What to produce: The entries follow. Copy every line in which "than" appears.

Task data:
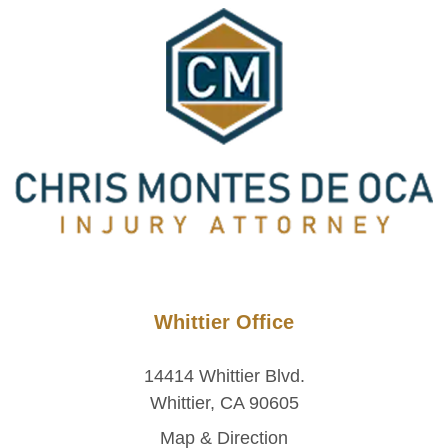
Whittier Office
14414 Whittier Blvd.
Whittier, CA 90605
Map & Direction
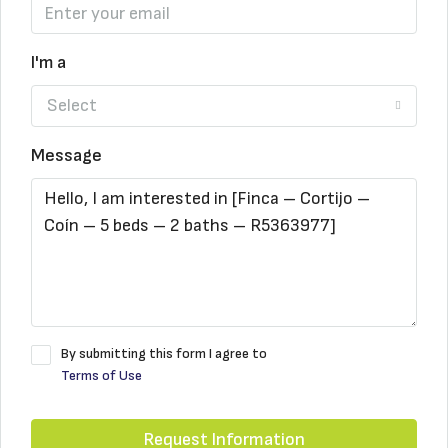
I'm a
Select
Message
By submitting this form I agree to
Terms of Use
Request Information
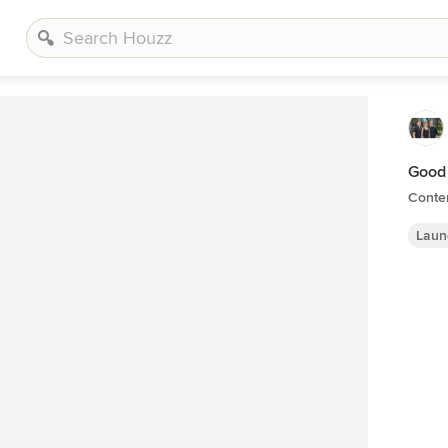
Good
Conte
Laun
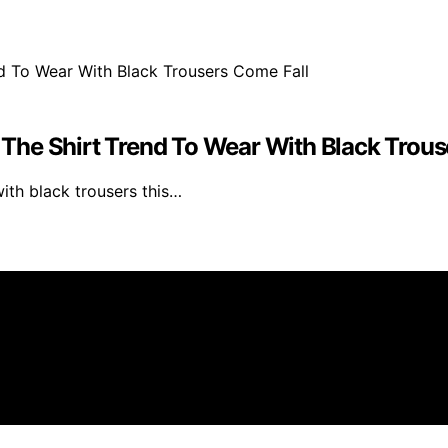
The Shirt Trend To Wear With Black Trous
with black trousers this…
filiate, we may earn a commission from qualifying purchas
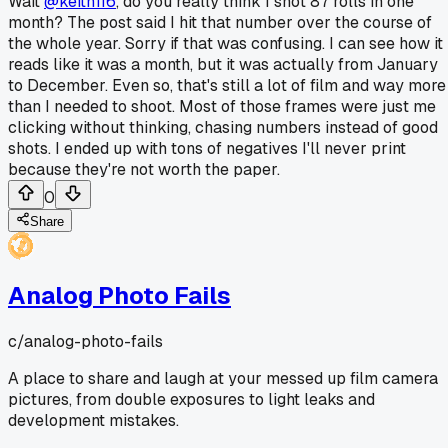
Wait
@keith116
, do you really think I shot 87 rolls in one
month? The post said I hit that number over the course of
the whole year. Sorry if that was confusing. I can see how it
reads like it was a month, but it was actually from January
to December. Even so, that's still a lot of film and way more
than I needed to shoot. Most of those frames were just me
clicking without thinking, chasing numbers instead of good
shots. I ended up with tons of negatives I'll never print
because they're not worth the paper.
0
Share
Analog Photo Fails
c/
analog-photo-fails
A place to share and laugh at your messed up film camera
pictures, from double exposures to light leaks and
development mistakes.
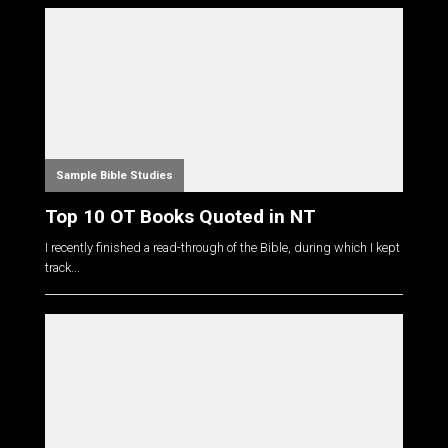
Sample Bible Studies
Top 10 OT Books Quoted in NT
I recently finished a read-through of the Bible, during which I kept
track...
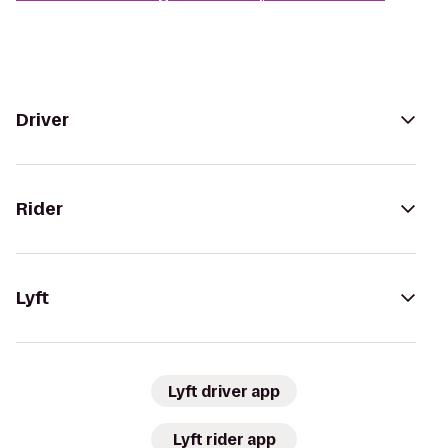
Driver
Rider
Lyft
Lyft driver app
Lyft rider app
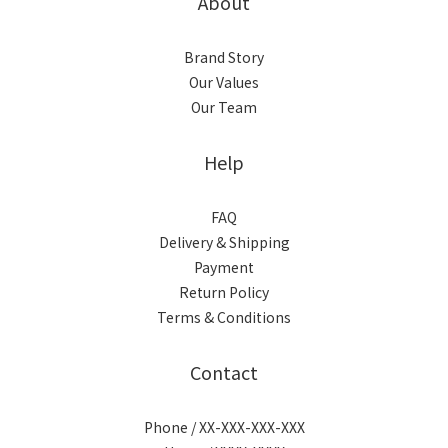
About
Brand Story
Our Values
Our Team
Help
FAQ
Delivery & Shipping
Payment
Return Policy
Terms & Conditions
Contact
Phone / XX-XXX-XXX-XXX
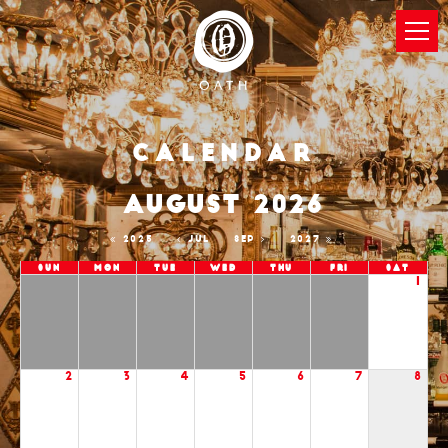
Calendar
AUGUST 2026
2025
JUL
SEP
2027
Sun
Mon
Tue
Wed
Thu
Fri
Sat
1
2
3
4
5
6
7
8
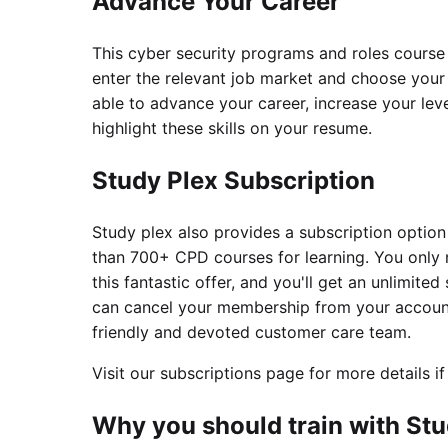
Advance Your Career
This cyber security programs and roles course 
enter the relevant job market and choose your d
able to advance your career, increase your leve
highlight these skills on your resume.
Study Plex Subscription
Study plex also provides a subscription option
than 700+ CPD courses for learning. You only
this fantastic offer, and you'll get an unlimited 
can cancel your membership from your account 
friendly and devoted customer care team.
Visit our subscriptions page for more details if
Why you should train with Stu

Response area:
than I needed to shoot. Most of those frames were just me
than 700+ CPD courses for learning. You only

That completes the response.